ATTEMPTS TO STRENGTHEN New Zealand’s gun-control laws have failed in parliament four times over the past 20 years. That was before a white supremacist laid siege to two mosques in the city of Christchurch on March 15th, killing 50 people. This week a bill to ban the kind of high-powered semi-automatic weapons that he used was introduced; every MP but one supports it. It should sail into law in days.
New Zealand has one of the world’s highest rates of gun ownership, with 26 guns per 100 people. That puts it 20th out of the 230 countries and territories ranked by the Small Arms Survey, a research institute. Despite this, it ranks only 172nd out of 195 countries in terms of deaths per person from firearms, according to data from the University of Washington (see chart). Total killings with guns are typically in the single digits each year, out of a population of 4.8m.
The already low rate of killings with guns is one reason why it will be hard to discern the new law’s effectiveness. Australia adopted similar legislation in 1996 after a mass shooting in the state of Tasmania. The Australian government banned semi-automatic rifles, created a national gun registry and bought firearms from citizens, as New Zealand intends to. The stock of licensed guns fell by about a third.
Firearm-related suicides and homicides fell after the legislation passed. But firearm deaths had already been falling before 1996, and the pace did not notably accelerate. Moreover, gun violence was declining in many other rich countries, few of which had adopted stricter gun laws.
Australia’s gun reforms almost entirely eliminated mass shootings.
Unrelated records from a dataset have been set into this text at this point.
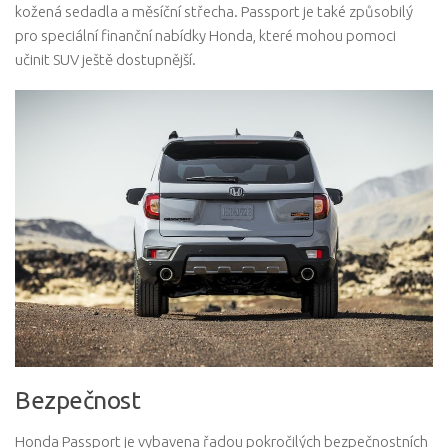
kožená sedadla a měsíční střecha. Passport je také způsobilý
pro speciální finanční nabídky Honda, které mohou pomoci
učinit SUV ještě dostupnější.
Bezpečnost
Honda Passport je vybavena řadou pokročilých bezpečnostních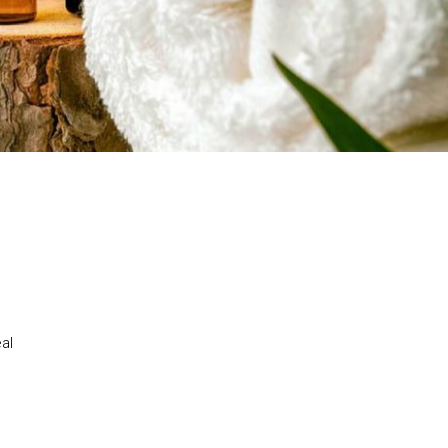
OFFREZ DU
al
PLAISIR
Pour faire des heureux et offrir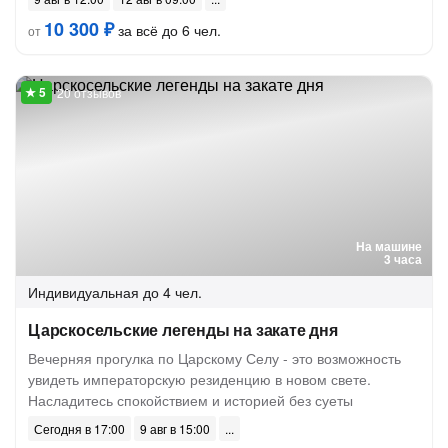
10 300 ₽
за всё до 6 чел.
от
20 отзывов
На машине
3 часа
Индивидуальная
до 4 чел.
Царскосельские легенды на закате дня
Вечерняя прогулка по Царскому Селу - это возможность
увидеть императорскую резиденцию в новом свете.
Насладитесь спокойствием и историей без суеты
Сегодня в 17:00
9 авг в 15:00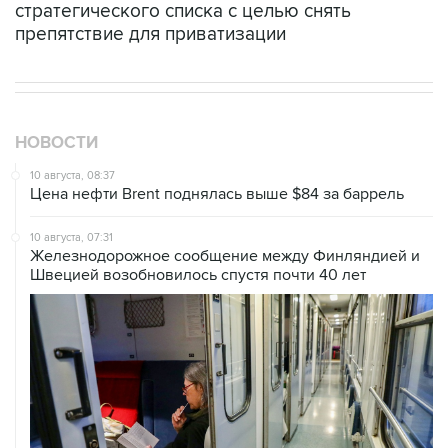
НОВОСТИ
10 августа, 08:37
Цена нефти Brent поднялась выше $84 за баррель
10 августа, 07:31
Железнодорожное сообщение между Финляндией и
Швецией возобновилось спустя почти 40 лет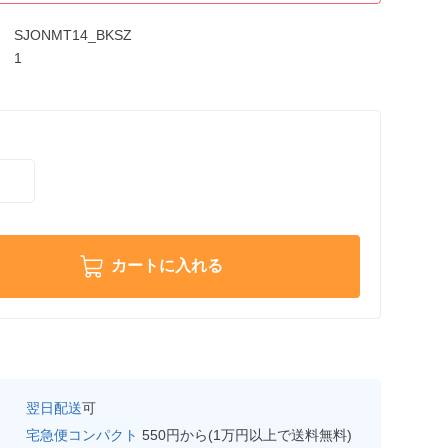
SJONMT14_BKSZ
1
カートに入れる
翌日配送
可
宅急便コンパクト
550円から(1万円以上で送料無料)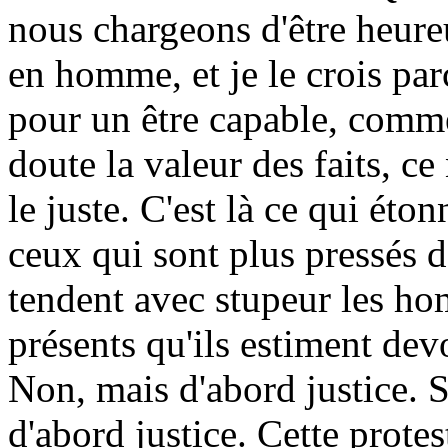
nous chargeons d'être heureu
en homme, et je le crois pa
pour un être capable, comme
doute la valeur des faits, ce n
le juste. C'est là ce qui éton
ceux qui sont plus pressés d
tendent avec stupeur les h
présents qu'ils estiment devo
Non, mais d'abord justice. 
d'abord justice. Cette protes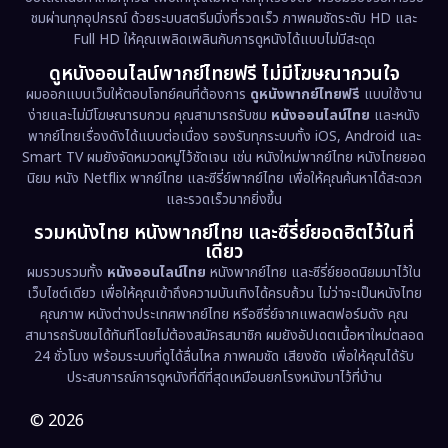
Drama ดราม่า
(1,524)
ชมผ่านทุกอุปกรณ์ ด้วยระบบสตรีมมิ่งที่รวดเร็ว ภาพคมชัดระดับ HD และ
Full HD ให้คุณเพลิดเพลินกับการดูหนังได้แบบไม่มีสะดุด
Dystopian
(17)
ดูหนังออนไลน์พากย์ไทยฟรี ไม่มีโฆษณากวนใจ
Emotional
(61)
ผมออกแบบเว็บให้ตอบโจทย์คนที่ต้องการ
ดูหนังพากย์ไทยฟรี
แบบใช้งาน
ง่ายและไม่มีโฆษณารบกวน คุณสามารถรับชม
หนังออนไลน์ไทย
และหนัง
พากย์ไทยเรื่องดังได้แบบต่อเนื่อง รองรับทุกระบบทั้ง iOS, Android และ
Epic มหากาพย์
(229)
Smart TV ผมยังจัดหมวดหมู่ไว้ชัดเจน เช่น หนังใหม่พากย์ไทย หนังไทยยอด
นิยม หนัง Netflix พากย์ไทย และซีรี่ย์พากย์ไทย เพื่อให้คุณค้นหาได้สะดวก
Erotic
(42)
และรวดเร็วมากยิ่งขึ้น
รวมหนังไทย หนังพากย์ไทย และซีรี่ย์ยอดฮิตไว้ในที่
Family ครอบครัว
(375)
เดียว
ผมรวบรวมทั้ง
หนังออนไลน์ไทย
หนังพากย์ไทย และซีรี่ย์ยอดนิยมมาไว้ใน
Fantasy จินตนาการ
(339)
เว็บไซต์เดียว เพื่อให้คุณเข้าถึงความบันเทิงได้ครบถ้วน ไม่ว่าจะเป็นหนังไทย
คุณภาพ หนังต่างประเทศพากย์ไทย หรือซีรี่ย์จากแพลตฟอร์มดัง คุณ
Fiction
(9)
สามารถรับชมได้ทันทีโดยไม่ต้องสมัครสมาชิก ผมยังอัปเดตเนื้อหาใหม่ตลอด
24 ชั่วโมง พร้อมระบบที่ดูได้ลื่นไหล ภาพคมชัด เสียงชัด เพื่อให้คุณได้รับ
Film
(57)
ประสบการณ์การดูหนังที่ดีที่สุดเหมือนยกโรงหนังมาไว้ที่บ้าน
Gothic
(3)
© 2026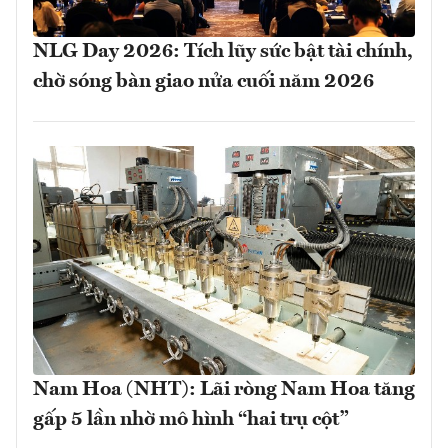
NLG Day 2026: Tích lũy sức bật tài chính,
chờ sóng bàn giao nửa cuối năm 2026
Nam Hoa (NHT): Lãi ròng Nam Hoa tăng
gấp 5 lần nhờ mô hình “hai trụ cột”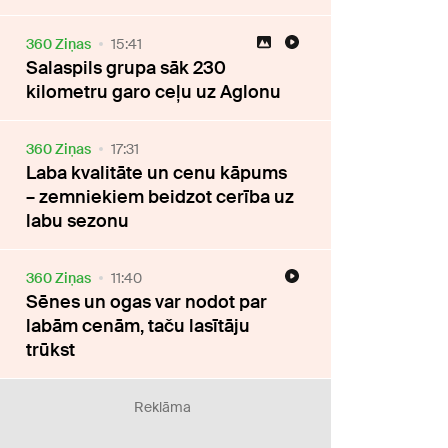
360 Ziņas
15:41
Salaspils grupa sāk 230
kilometru garo ceļu uz Aglonu
360 Ziņas
17:31
Laba kvalitāte un cenu kāpums
– zemniekiem beidzot cerība uz
labu sezonu
360 Ziņas
11:40
Sēnes un ogas var nodot par
labām cenām, taču lasītāju
trūkst
Reklāma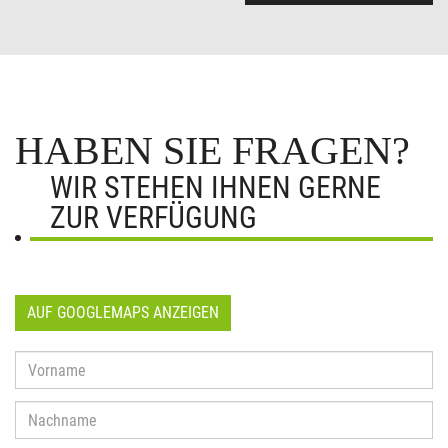
HABEN SIE FRAGEN?
WIR STEHEN IHNEN GERNE
ZUR VERFÜGUNG
AUF GOOGLEMAPS ANZEIGEN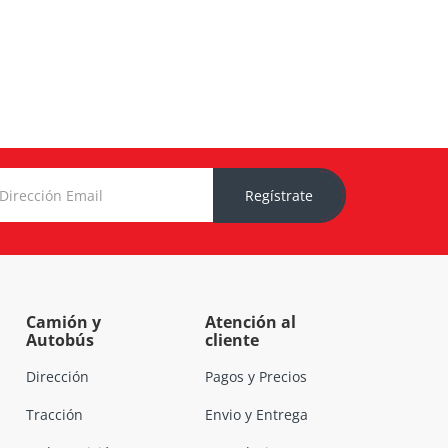
Regístrate
Camión y
Atención al
Autobús
cliente
Dirección
Pagos y Precios
Tracción
Envio y Entrega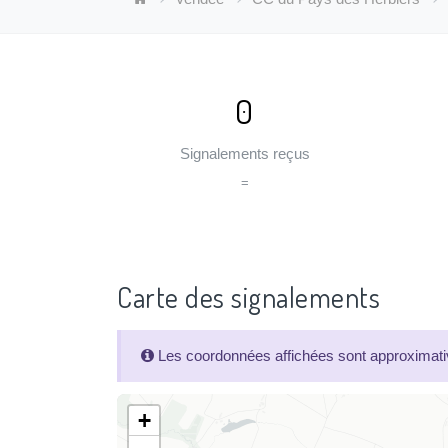
0
Signalements reçus
=
Carte des signalements
Les coordonnées affichées sont approximativ
+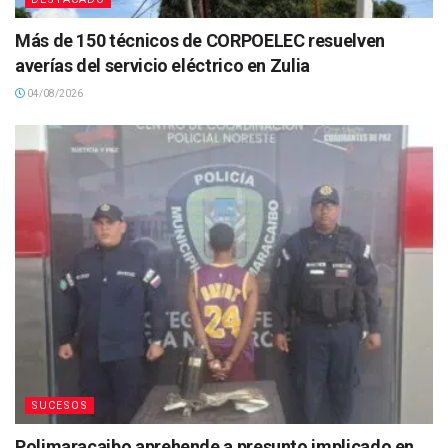
Más de 150 técnicos de CORPOELEC resuelven
averías del servicio eléctrico en Zulia
04/08/2026
SUCESOS
Polimaracaibo aprehende a presunto implicado en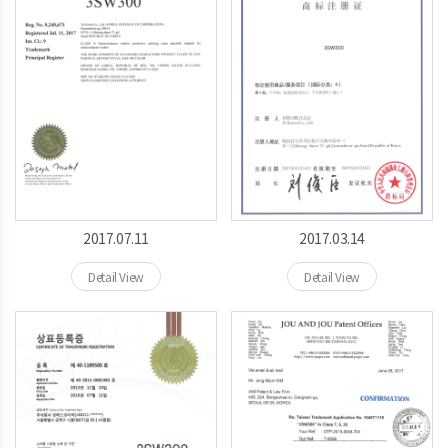
2017.07.11
2017.03.14
Detail View
Detail View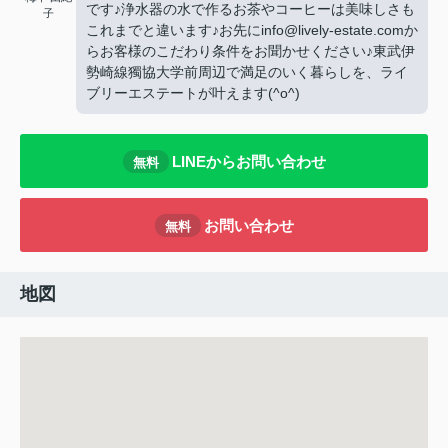
です♪浄水器の水で作るお茶やコーヒーは美味しさも
子
これまでと違います♪お先にinfo@lively-estate.comか
らお客様のこだわり条件をお聞かせください♪東武伊
勢崎線獨協大学前周辺で満足のいく暮らしを、ライ
ブリーエステートが叶えます(^o^)
LINEからお問い合わせ
無料
お問い合わせ
無料
地図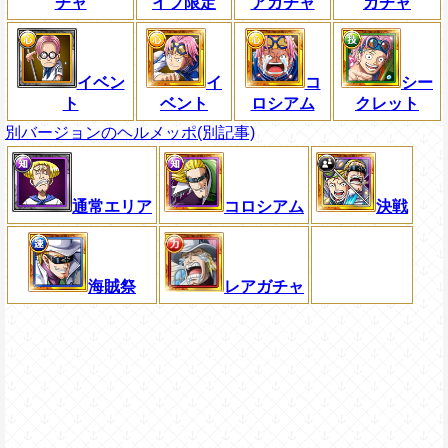
チャ
イプ限定
アガチャ
ガチャ
イベン
イ
コ
シー
ト
ベント
ロシアム
クレット
別バージョンのヘルメッポ(別記事)
通常エリア
コロシアム
決戦
海賊祭
レアガチャ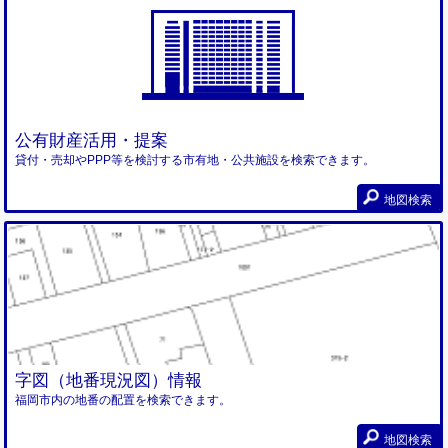
公有財産活用・提案
貸付・売却やPPP等を検討する市有地・公共施設を検索できます。
地図検索
字図（地番現況図）情報
福岡市内の地番の配置を検索できます。
地図検索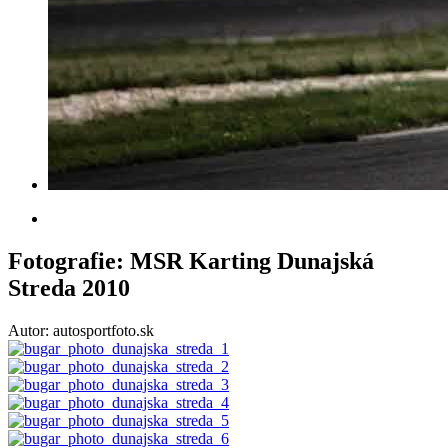
Fotografie: MSR Karting Dunajská
Streda 2010
Autor: autosportfoto.sk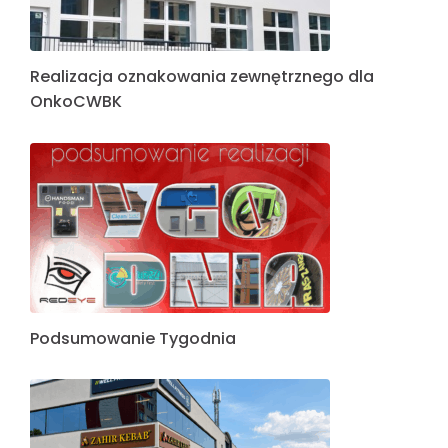
Realizacja oznakowania zewnętrznego dla
OnkoCWBK
Podsumowanie Tygodnia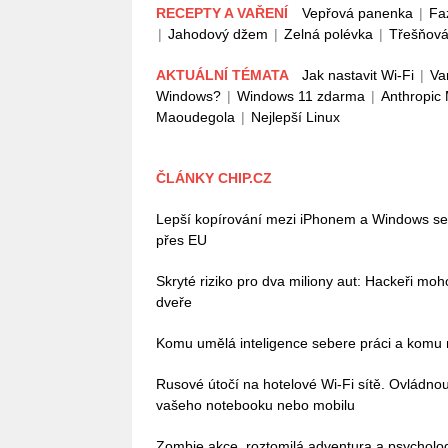
RECEPTY A VAŘENÍ
Vepřová panenka
|
Fa
|
Jahodový džem
|
Zelná polévka
|
Třešňová
AKTUÁLNÍ TÉMATA
Jak nastavit Wi-Fi
|
Va
Windows?
|
Windows 11 zdarma
|
Anthropic
Maoudegola
|
Nejlepší Linux
ČLÁNKY CHIP.CZ
Lepší kopírování mezi iPhonem a Windows se bl
přes EU
Skryté riziko pro dva miliony aut: Hackeři mo
dveře
Komu umělá inteligence sebere práci a komu n
Rusové útočí na hotelové Wi-Fi sítě. Ovládn
vašeho notebooku nebo mobilu
Zombie akce, roztomilá adventura a psycholo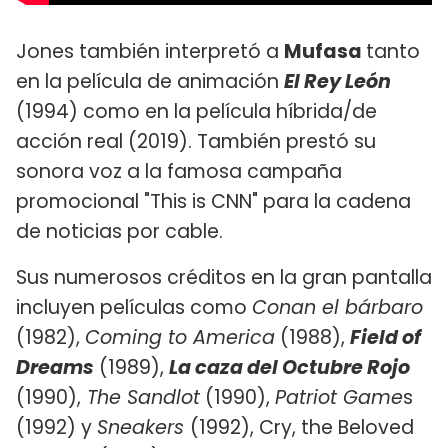
Jones también interpretó a
Mufasa
tanto
en la película de animación
El Rey León
(1994) como en la película híbrida/de
acción real (2019). También prestó su
sonora voz a la famosa campaña
promocional "This is CNN" para la cadena
de noticias por cable.
Sus numerosos créditos en la gran pantalla
incluyen películas como
Conan el bárbaro
(1982),
Coming to America
(1988),
Field of
Dreams
(1989),
La caza del Octubre Rojo
(1990),
The Sandlot
(1990),
Patriot Game
s
(1992) y
Sneakers
(1992), Cry, the Beloved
Between 1980 and 1996 there were 13 incidents in which five or more victims were shot to death. There has been just one since. But until Christchurch, New Zealand had not seen any mass shootings in over 20 years, despite the many semi-automatic rifles.
This suggests that social norms have been New Zealand’s best defence against mass shootings. But as Philip Alpers of the University of Sydney notes, the killer in Christchurch would simply not have been able to buy such deadly weapons in his home country, Australia.